ようやく我に返った大妖精はニコリと笑顔を見せて、心からの言葉を口にしていきます。
その目の端には、少しだけ感激の涙がにじんでいます。どうやら作戦は上手くいってくれたようでした。
でも、これで終わりなんかじゃありません。クリスマスといえば、忘れてはいけないものがあるのですから。
「あれ……でも、チルノちゃんは?」
そしてその大役を任されているのは、事の発端であるチルノです。
彼女の姿が見えないことを訝しんで、若草色の少女が怪訝そうな顔を見せたときに……
「それじゃ、みんなで呼んでみよう!
せーの、サンタさーん!!」
ラルバの音頭に合わせて全員が一斉に声を重ねていき、それと同時に玄関が音をたてて開け放たれていきました。
そして……
「メリークリスマース! いい子にしてたみんなにはプレゼントだよー!」
少したどたどしい棒読みがちなセリフとともに、赤い服を着た白髪白髭の人物が姿をみせたのでした。
「サンタさん…… チルノちゃん?」
サンタを否定して悲しませてしまったのですから、そうしてしまった自分自身がサンタ役をやらなければいけないというものでしょう。ラルバの案を聞いて始めは渋ったいたチルノでしたが、引き受けないわけにはいきませんでした。
担いでいた大きな袋から、可愛らしく包まれた小箱を取り出して配っていく薄着のサンタさん。みんなで用意していたものをワイワイと配り分けて、それが全員に行き届いたところで、それから少女たちは席について乾杯を交わしていくのでした。
「あの、大ちゃん……」
サンタ姿のまま、あらたまった調子で声をかけていくチルノ。
「チルノちゃん」
それに、真っ直ぐ向き合って笑顔を返す大妖精。
「あたい、ちゃんと埋め合わせできたかな」
「十分だよ。ありがとう」
ラルバが考えた通り、みんなで楽しい時間を過ごせることを喜ぶだろうというのは当たっていたようです。大妖精は、心の底から楽しそうな表情を見せてくれるのでした。
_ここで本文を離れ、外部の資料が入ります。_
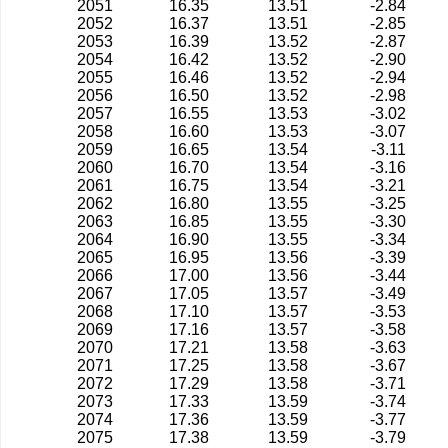
2051
16.35
13.51
-2.84
2052
16.37
13.51
-2.85
2053
16.39
13.52
-2.87
2054
16.42
13.52
-2.90
2055
16.46
13.52
-2.94
2056
16.50
13.52
-2.98
2057
16.55
13.53
-3.02
2058
16.60
13.53
-3.07
2059
16.65
13.54
-3.11
2060
16.70
13.54
-3.16
2061
16.75
13.54
-3.21
2062
16.80
13.55
-3.25
2063
16.85
13.55
-3.30
2064
16.90
13.55
-3.34
2065
16.95
13.56
-3.39
2066
17.00
13.56
-3.44
2067
17.05
13.57
-3.49
2068
17.10
13.57
-3.53
2069
17.16
13.57
-3.58
2070
17.21
13.58
-3.63
2071
17.25
13.58
-3.67
2072
17.29
13.58
-3.71
2073
17.33
13.59
-3.74
2074
17.36
13.59
-3.77
2075
17.38
13.59
-3.79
「よかったー 大ちゃんにあんな思いさせたままじゃいられないもんね」
できれば自分だけでこれを考えつけられればよかったのですけれど、たぶんそれはとても無理なことだったでしょう。それなら、いい相談役を選び出せたことに満足しておけばいいのかもしれません。
けれどそれよりもなによりも、大切な友だちに心からの笑顔を浮かべさせることができたということ…… それが叶ったということが、とても嬉しいことでした。
「チルノちゃん、食べよっか。
みんなで準備してくれたんだもんね」
料理をとりわけるスターやリリーブラック、アズゥを手伝おうと席を立つ大妖精。小綺麗に盛り付けられたお皿をふたりで手にして笑い合って、そして温かい料理を口にしていきます。
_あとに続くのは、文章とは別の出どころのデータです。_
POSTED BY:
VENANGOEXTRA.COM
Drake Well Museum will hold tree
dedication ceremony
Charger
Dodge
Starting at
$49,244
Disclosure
苦い思いをしたからでしょうか。こうして一緒に食べるごちそうは、とてもとても美味しく感じられるものでした。
ひときわ大きな樹に開いた、妖精だけが見ることのできる窓。そこからは楽し気な声と温かい声がこぼれてきています。
白く細かいものが舞いだしている雲の間で、なにかがゆっくりと滑っていくのが見えるのは気のせいなのでしょうか。鈴の音を残しながら進んでいくそれを、森の動物たちだけが静かに見上げていたのでした……
妖精たちがクリスマスを楽しんでいて読んでいて暖かい気分になりました。